Facetiously, I asked whether it was appropriate for me to suggest that she rob a 7-Eleven, or attempt suicide so she could get help. What a Catch-22! No wonder her mother was frustrated. I’m a physician who knows how to manipulate the medical/psychiatric system, and I was running into a brick wall. How must this family have felt?
The county mental health social worker did say I should try to get her into some type of outpatient program. This meant, however, that I would have to send her back into an environment that she had felt compelled to run away from previously.
I realize that funding is limited for our social service agencies, and they are working beyond capacity.

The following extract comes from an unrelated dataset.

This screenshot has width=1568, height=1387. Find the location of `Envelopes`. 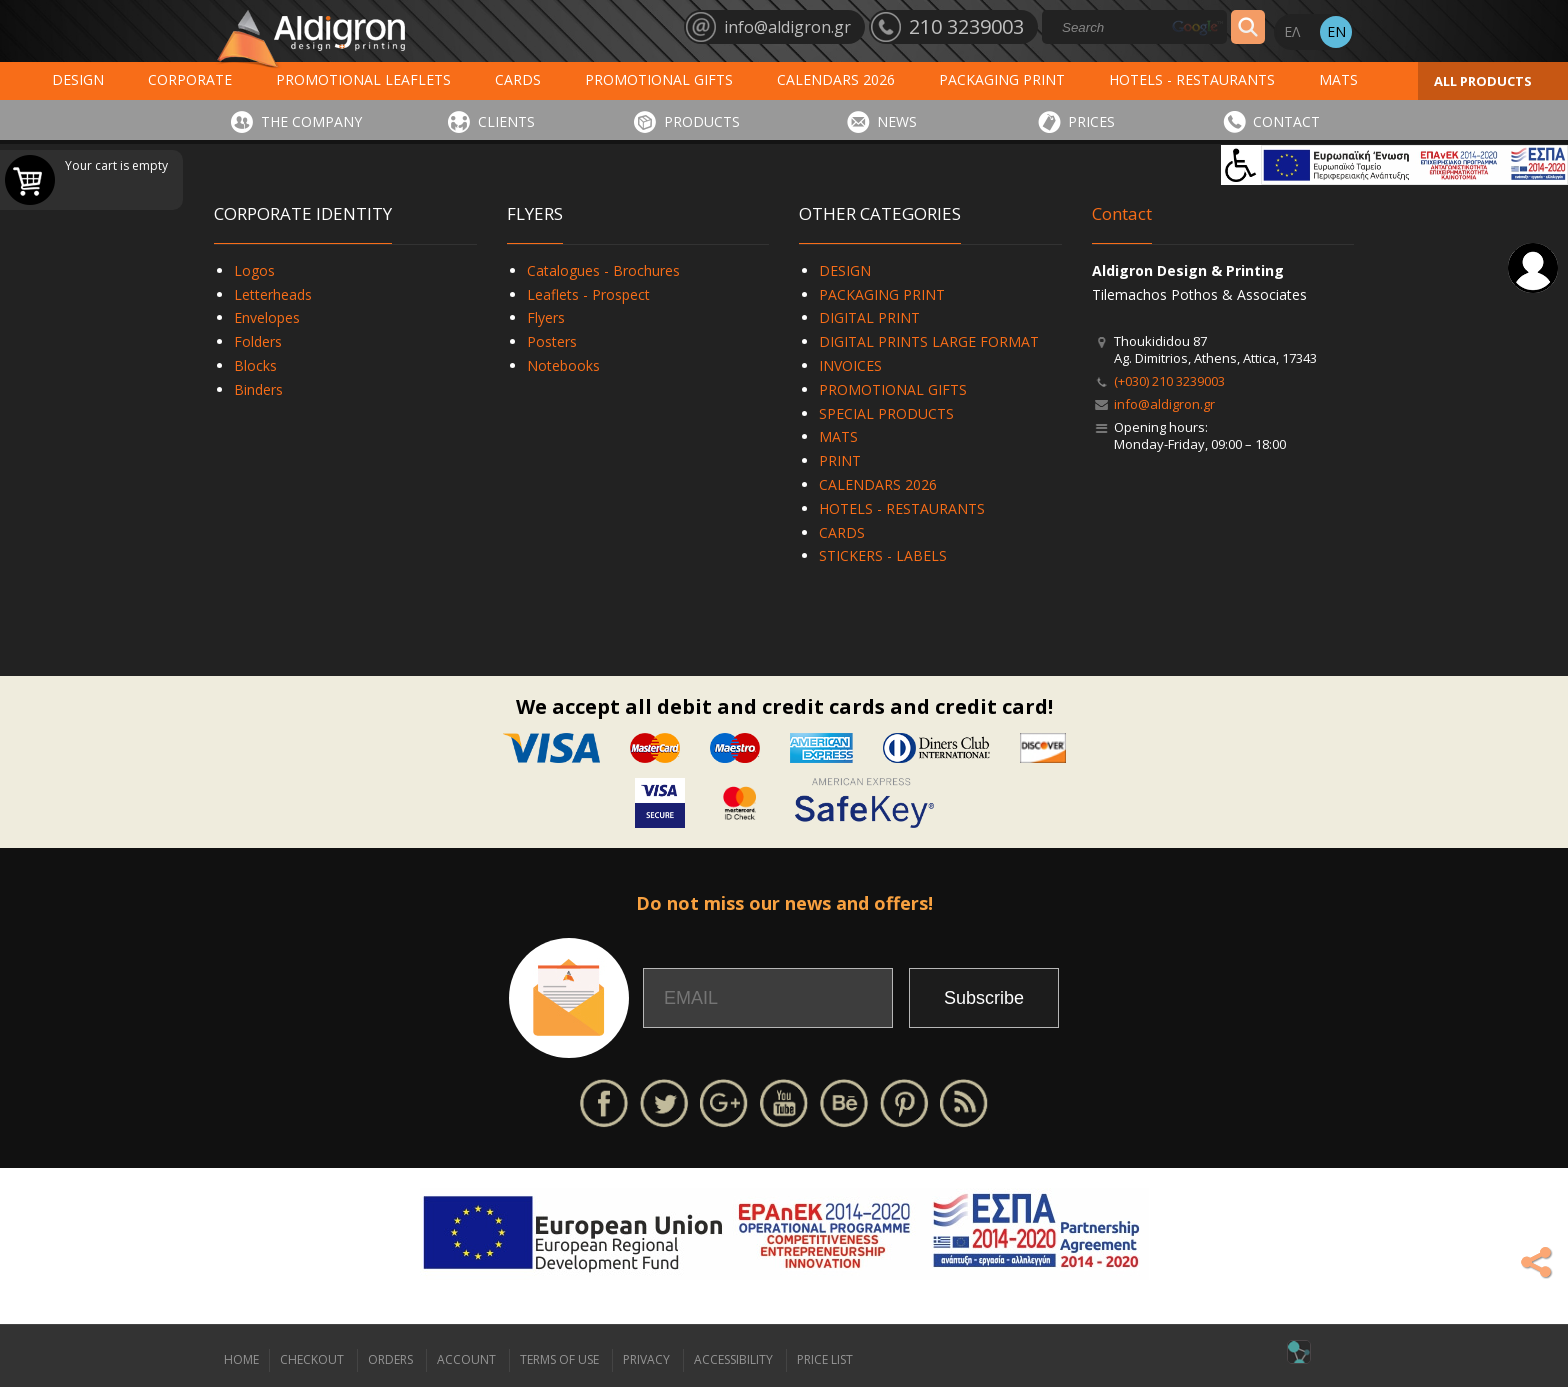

Unfortunately, runaway/throwaway children are not a priority in such a system.
Luckily, we were able to get Medi-Cal approval for hospitalization at a private mental facility. I’ve seen her four times. The change is dramatic. I now see an intelligent, witty, attractive, teen-age girl. She now feels comfortable enough to announce to the other adolescents at this facility, when I walked into the room recently, “There’s the guy I hate,” followed by a brisk smile.
I’m not naive enough to think that all of this girl’s problems will be solved by this small intervention, but I’m convinced this girl can make it. I don’t want her to become a part of the other 600,000 adolescent female prostitutes on the streets throughout the country. (There are also 300,000 adolescent male prostitutes.)
We see prostitution and child pornography as a problem. They see it as a solution. We see it as damaging to self-esteem, a threat to health from AIDS and other sexually transmitted diseases, and a threat to life from potential violence. To them it’s a “job,” a way to obtain “easy” money. It’s a meal ticket, a warm room. It’s a means of buying drugs.
I especially don’t want to read some day in our local newspapers that they found the body of a 14-year-old girl on some rural road in San Diego County.
In this year of the child, in this kinder, gentler nation of ours, where is the kindness? Where is the gentleness for a 14-year-old runaway, and where does she go for help?